§ TASK DETAILS
Write every record out again exactly, and keep images out of it.

§ SOURCE MATERIAL
────────────────
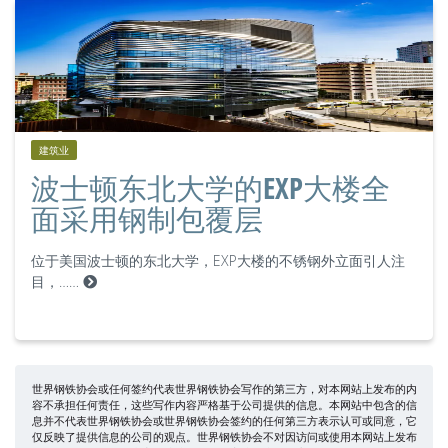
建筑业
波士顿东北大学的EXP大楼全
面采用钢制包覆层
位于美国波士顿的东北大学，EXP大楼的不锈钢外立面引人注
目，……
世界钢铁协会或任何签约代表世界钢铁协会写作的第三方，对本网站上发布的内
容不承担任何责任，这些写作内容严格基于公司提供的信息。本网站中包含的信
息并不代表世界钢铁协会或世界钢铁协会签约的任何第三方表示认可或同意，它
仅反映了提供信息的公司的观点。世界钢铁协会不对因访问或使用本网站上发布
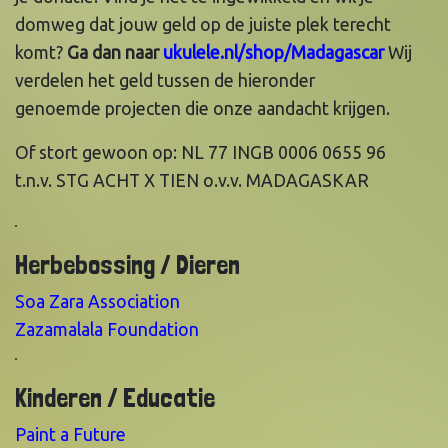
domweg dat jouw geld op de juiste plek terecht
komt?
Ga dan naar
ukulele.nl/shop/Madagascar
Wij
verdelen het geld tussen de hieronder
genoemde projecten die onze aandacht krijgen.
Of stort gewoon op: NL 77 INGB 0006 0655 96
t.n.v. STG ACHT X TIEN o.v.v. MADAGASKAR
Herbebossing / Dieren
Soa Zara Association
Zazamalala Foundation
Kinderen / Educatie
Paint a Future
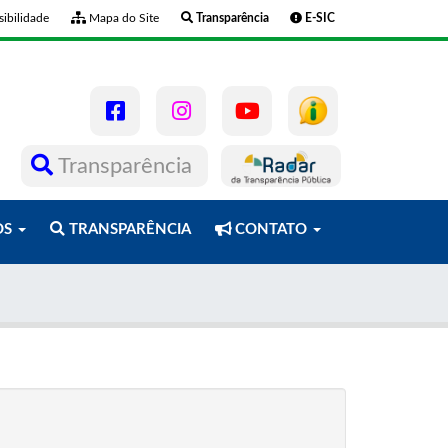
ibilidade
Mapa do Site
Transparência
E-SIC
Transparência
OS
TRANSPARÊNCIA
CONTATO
────────────────
§ RESULT FOR THIS TASK
建筑业
波士顿东北大学的EXP大楼全
面采用钢制包覆层
位于美国波士顿的东北大学，EXP大楼的不锈钢外立面引人注
目，……
世界钢铁协会或任何签约代表世界钢铁协会写作的第三方，对本网站上发布的内
容不承担任何责任，这些写作内容严格基于公司提供的信息。本网站中包含的信
息并不代表世界钢铁协会或世界钢铁协会签约的任何第三方表示认可或同意，它
仅反映了提供信息的公司的观点。世界钢铁协会不对因访问或使用本网站上发布
domweg dat jouw geld op de juiste plek terecht
komt?
Ga dan naar
ukulele.nl/shop/Madagascar
Wij
verdelen het geld tussen de hieronder
genoemde projecten die onze aandacht krijgen.
Of stort gewoon op: NL 77 INGB 0006 0655 96
t.n.v. STG ACHT X TIEN o.v.v. MADAGASKAR
Herbebossing / Dieren
Soa Zara Association
Zazamalala Foundation
Kinderen / Educatie
Paint a Future
ibilidade
Mapa do Site
Transparência
E-SIC
Transparência
OS
TRANSPARÊNCIA
CONTATO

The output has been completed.